▶ PROBLEM STATEMENT:
Identify each line below containing the string "Brands" and copy it.

Stored data entries:
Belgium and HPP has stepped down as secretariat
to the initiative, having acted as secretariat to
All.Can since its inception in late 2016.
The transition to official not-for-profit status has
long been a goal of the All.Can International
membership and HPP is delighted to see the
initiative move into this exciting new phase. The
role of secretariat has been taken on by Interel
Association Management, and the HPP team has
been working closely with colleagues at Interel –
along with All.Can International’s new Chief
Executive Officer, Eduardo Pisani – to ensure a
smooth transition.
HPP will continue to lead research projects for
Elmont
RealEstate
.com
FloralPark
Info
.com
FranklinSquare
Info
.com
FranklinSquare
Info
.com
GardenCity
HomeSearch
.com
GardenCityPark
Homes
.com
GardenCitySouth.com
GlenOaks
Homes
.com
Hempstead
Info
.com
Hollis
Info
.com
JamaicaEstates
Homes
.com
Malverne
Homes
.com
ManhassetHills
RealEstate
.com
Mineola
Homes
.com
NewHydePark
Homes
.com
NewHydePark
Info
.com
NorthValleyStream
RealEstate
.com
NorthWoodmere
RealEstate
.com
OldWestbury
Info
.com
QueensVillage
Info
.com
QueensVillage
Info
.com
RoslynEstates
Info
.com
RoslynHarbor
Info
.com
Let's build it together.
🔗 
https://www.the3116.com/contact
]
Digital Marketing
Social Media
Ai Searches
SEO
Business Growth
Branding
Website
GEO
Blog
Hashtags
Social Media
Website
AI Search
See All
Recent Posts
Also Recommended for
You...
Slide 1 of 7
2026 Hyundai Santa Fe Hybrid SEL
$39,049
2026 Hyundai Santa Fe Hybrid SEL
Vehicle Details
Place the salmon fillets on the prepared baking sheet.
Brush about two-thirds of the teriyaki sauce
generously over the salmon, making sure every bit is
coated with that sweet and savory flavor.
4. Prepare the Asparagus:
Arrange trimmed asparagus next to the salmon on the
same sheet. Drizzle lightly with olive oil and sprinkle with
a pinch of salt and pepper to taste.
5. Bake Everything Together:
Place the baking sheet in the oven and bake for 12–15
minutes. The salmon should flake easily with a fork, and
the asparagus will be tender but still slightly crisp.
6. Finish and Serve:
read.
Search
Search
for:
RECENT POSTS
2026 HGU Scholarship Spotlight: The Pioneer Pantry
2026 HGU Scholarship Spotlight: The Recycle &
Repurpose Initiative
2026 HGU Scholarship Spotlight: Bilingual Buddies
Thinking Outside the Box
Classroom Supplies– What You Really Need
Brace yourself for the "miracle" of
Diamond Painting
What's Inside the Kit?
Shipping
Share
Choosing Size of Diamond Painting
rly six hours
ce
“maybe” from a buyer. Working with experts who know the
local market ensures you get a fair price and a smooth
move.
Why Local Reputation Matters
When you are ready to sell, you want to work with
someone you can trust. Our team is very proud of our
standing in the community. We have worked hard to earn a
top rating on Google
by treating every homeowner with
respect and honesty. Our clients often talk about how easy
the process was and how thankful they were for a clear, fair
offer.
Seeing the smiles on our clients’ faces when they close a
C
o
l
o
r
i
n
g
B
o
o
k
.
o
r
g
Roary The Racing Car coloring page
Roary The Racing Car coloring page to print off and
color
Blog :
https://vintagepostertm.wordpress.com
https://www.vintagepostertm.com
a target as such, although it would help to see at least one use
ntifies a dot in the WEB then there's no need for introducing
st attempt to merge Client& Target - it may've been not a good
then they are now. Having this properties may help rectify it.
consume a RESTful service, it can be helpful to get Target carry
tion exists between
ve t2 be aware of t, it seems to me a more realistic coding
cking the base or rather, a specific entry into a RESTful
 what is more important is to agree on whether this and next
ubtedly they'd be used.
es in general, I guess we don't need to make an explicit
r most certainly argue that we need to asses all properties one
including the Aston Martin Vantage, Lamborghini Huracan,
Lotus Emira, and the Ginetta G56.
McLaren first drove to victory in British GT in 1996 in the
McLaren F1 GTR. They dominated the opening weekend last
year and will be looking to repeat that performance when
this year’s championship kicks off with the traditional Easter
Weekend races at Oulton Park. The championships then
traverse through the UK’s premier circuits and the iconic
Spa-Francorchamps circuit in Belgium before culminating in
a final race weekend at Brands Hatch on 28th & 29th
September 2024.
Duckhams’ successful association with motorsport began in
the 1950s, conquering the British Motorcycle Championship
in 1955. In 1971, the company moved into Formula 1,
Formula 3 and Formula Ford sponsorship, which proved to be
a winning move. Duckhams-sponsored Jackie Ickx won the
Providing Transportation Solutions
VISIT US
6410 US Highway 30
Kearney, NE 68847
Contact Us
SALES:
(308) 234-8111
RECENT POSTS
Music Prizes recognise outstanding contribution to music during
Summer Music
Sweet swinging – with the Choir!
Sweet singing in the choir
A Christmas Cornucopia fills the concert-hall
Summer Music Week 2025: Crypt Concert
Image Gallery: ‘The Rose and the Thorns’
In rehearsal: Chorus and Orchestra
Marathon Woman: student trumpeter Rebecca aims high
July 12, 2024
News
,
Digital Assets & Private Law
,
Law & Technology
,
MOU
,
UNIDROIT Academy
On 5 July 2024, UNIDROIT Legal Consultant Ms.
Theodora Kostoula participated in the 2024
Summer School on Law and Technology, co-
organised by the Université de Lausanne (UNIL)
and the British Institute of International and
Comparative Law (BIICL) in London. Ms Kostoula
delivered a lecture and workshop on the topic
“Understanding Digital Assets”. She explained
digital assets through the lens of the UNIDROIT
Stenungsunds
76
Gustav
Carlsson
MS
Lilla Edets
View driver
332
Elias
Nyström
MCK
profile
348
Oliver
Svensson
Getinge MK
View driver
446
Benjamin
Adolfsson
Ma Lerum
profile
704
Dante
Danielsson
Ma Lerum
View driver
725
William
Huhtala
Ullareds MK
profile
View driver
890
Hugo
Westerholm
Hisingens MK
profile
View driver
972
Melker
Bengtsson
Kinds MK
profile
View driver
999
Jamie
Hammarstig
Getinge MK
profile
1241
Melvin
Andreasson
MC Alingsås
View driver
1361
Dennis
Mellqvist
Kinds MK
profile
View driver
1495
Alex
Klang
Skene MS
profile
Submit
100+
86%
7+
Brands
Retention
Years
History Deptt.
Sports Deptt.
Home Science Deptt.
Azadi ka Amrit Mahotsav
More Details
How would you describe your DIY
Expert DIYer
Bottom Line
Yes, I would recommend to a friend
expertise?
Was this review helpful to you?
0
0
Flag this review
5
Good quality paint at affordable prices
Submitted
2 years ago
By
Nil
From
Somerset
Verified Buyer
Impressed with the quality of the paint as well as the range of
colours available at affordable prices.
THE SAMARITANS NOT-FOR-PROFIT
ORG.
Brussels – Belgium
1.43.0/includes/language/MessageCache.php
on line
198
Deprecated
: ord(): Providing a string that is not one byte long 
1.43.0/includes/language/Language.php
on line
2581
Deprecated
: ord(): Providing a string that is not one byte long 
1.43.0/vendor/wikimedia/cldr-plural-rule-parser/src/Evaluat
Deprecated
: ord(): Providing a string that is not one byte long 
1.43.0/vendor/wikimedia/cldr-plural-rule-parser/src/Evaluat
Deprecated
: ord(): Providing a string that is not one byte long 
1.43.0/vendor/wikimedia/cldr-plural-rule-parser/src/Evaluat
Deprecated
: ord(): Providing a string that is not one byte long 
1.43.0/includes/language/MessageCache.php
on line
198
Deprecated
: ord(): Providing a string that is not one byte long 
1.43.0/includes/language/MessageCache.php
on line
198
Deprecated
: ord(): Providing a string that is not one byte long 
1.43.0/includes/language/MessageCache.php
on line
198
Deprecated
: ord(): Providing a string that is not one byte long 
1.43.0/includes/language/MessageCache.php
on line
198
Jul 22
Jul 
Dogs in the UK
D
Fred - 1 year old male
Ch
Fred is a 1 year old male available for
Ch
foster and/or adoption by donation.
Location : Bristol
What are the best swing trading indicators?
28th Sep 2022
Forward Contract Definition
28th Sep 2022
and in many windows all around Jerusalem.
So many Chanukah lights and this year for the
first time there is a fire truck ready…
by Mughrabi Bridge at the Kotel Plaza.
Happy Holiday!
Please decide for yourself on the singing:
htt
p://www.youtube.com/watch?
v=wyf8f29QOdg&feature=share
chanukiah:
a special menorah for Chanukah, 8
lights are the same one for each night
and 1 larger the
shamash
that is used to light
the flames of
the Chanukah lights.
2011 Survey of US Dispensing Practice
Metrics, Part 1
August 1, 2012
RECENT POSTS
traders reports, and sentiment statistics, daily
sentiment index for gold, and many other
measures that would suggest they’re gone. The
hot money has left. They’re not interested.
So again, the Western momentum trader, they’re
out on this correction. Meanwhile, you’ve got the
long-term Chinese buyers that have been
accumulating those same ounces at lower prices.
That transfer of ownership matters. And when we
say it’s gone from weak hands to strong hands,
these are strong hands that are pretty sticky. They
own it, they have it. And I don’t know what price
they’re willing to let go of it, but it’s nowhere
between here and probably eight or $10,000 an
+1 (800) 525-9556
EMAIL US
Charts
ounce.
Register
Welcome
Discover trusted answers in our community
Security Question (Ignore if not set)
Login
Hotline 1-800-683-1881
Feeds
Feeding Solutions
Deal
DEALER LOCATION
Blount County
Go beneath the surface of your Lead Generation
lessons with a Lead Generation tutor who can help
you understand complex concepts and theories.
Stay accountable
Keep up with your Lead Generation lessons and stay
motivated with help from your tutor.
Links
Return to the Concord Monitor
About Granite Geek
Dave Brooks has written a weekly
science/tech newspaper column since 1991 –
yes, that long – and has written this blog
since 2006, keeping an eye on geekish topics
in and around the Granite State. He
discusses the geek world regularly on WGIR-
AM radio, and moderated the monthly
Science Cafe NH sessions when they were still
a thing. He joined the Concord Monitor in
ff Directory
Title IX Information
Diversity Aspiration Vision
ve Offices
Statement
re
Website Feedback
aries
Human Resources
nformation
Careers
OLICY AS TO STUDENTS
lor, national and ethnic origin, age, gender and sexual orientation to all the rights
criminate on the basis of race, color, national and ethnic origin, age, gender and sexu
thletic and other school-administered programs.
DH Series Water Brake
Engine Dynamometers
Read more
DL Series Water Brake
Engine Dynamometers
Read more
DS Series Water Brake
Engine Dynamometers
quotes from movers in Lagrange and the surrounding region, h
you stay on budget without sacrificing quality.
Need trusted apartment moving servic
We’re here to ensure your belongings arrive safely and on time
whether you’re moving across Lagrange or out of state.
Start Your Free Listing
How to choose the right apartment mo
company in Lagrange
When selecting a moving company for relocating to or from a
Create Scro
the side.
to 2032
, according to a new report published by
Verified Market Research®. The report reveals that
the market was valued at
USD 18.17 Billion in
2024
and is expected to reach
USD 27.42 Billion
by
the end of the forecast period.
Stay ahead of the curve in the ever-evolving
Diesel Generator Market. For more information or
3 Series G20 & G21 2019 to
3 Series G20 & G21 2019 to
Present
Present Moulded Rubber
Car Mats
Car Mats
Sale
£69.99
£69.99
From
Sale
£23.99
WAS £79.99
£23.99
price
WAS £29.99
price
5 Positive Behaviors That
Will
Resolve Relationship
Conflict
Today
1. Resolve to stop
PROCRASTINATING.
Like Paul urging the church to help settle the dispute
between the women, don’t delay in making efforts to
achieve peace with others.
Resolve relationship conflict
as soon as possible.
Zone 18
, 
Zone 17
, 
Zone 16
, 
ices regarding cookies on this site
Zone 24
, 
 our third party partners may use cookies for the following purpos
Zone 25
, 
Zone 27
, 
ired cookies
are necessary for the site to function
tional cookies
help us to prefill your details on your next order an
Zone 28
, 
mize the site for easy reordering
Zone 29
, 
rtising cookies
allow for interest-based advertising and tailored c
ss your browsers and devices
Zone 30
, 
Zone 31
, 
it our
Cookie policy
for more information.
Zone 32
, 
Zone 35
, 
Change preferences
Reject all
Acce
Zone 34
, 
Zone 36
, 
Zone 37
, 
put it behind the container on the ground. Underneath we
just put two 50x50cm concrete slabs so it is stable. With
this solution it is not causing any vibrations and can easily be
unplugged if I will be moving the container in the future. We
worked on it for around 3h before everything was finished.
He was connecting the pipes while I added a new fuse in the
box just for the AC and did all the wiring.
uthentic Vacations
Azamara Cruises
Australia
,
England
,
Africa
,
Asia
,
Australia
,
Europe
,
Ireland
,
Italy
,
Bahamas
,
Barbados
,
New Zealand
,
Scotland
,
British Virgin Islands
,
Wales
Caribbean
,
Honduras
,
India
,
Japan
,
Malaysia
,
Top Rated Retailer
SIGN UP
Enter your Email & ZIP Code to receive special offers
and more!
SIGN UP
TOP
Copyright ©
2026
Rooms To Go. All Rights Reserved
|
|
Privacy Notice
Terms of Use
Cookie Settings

▶ REPLY TO THE EXERCISE:
a final race weekend at Brands Hatch on 28th & 29th
Brands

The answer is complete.